MUHAMMADIYAH.OR.ID, MALANG– Umat muslim saat ini memiliki semangat Islam yang tinggi, itu baik. Tapi tingginya semangat Islam tersebut diwujudkan dalam bentuk menganggap lian (orang lain) sebagai sesuatu yang asing, dan berbeda dengan mereka adalah salah.
Demikian disebut oleh Pradana Boy ZTF, Dosen Universitas Muhammadiyah Malang (UMM). Tipikal umat muslim yang disebutkan diatas, kutip Boy, dalam istilah populer kekinian disebut sebagai Islam Kagetan.
“Kaget melihat bahwa ada orang memahami Al Qur’an dengan berbagai macam teori, dan dia tidak perlu memahami Qur’an dan Hadis, ikut imamnya saja,” ungkap Boy pada (24/12) dalam acara Catatan Akhir Tahun : Hasrat Kuasa Muslim Kagetan yang diadakan atas kerjasama IMM Malang Raya dan RBC Institue.
Menurut Boy, istilah Islam Kagetan mengandung makna semantik yang unik dan kontekstual, karena mengambarkan situasi dan pemihakan terhadap kewarasan nalar. Karena orang gampang kaget itu adalah orang yang nalarnya kurang baik.
Memahami Islam Tidak Bisa Tiba-Tiba
Dalam paparannya, Boy mengatakan bahwa dalam memahami Islam itu tidak bisa dengan tiba-tiba. Maka kalau ada kelompok Islam baru dan memahami Islam dengan ‘tiba-tiba’ yang menganggap diluar dirinya itu sebagai salah, itu memang prosesnya kurang baik.
“Kita beruntung karena hidup ditengah tradisi keterbukaan, sehingga perbedaan itu menjadi hal yang biasa. Sementara di luar sana, perbedaan itu menjadi suatu yang terlarang.” tuturnya.
Muslim kagetan dalam konteks politik di Indonesia, oleh Boy diistilahkan dengan “Politik yang Cair dan Sikap Masyarakat yang Beku.” Istilah ini mengambarkan saat ini politik tingkat atas sudah tidak ada diktomi kubuh, namun di masyarakat bawah masih ada dikotomi kubu akibat polarisasi Pilpres.

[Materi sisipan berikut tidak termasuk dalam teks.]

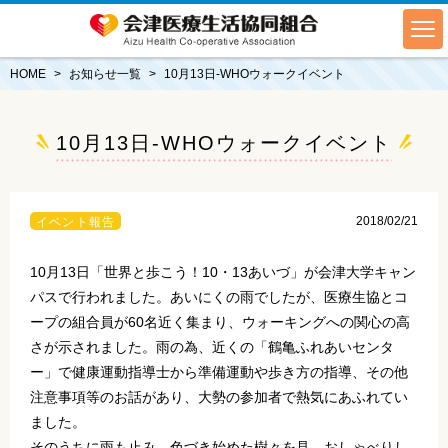
HOME
お知らせ一覧
10月13日-WHOウォークイベント
10月13日-WHOウォークイベント
2018/02/21
イベント報告
10月13日「世界と歩こう！10・13あいづ」が会津大学キャン
パスで行われました。あいにくの雨でしたが、医療生協とコ
ープの組合員が60名近く集まり、ウォーキングへの関心の高
さが示されました。雨の為、近くの「鶴亀ふれあいセンタ
ー」で健康運動指導士から準備運動や歩き方の指導、その他
注意事項等のお話があり、大勢の参加者で熱気にあふれてい
ました。
そのうちに雨も止み、色づき始めた樹々を見、おしゃべりし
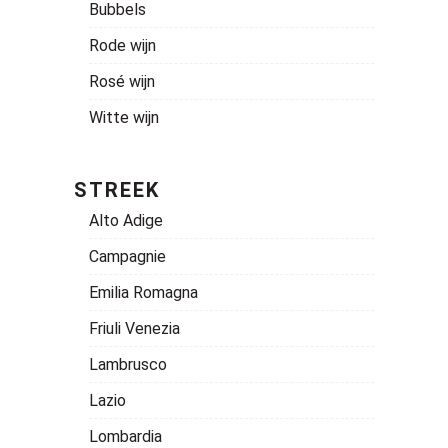
Bubbels
Rode wijn
Rosé wijn
Witte wijn
STREEK
Alto Adige
Campagnie
Emilia Romagna
Friuli Venezia
Lambrusco
Lazio
Lombardia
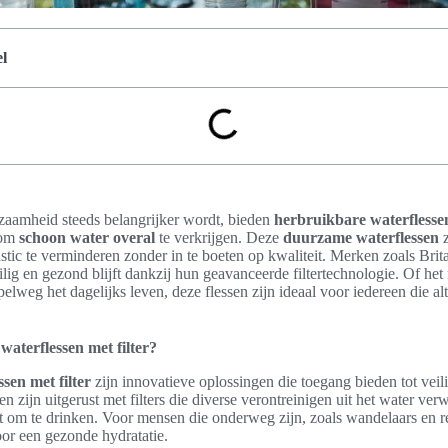
l
zaamheid steeds belangrijker wordt, bieden
herbruikbare waterflessen
 om
schoon water overal
te verkrijgen. Deze
duurzame waterflessen
z
ic te verminderen zonder in te boeten op kwaliteit. Merken zoals Brit
ilig en gezond blijft dankzij hun geavanceerde filtertechnologie. Of he
mpelweg het dagelijks leven, deze flessen zijn ideaal voor iedereen die a
waterflessen met filter?
sen met filter
zijn innovatieve oplossingen die toegang bieden tot veil
 zijn uitgerust met filters die diverse verontreinigen uit het water ver
t om te drinken. Voor mensen die onderweg zijn, zoals wandelaars en rei
or een gezonde hydratatie.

“Berarti ini gejala apa ? berarti gejala yang beku tadi itu. Jadi politiknya cair , tapi masyarakat memiliki sikap yang beku,” terang Boy
Menyikapi politik Indonesia, Boy memberi formula bersikap politik seperi bermain sepakbola. Maksudnya adalah kalau main politik seriuslah, tapi jangan pernah menganggap permainan itu serius.
“Saya tidak terlalu percaya bahwa mereka menggunakan dalih agama itu betul-betul untuk agama. Agama hanya sebagai topeng untuk kepentingan,” tandasnya.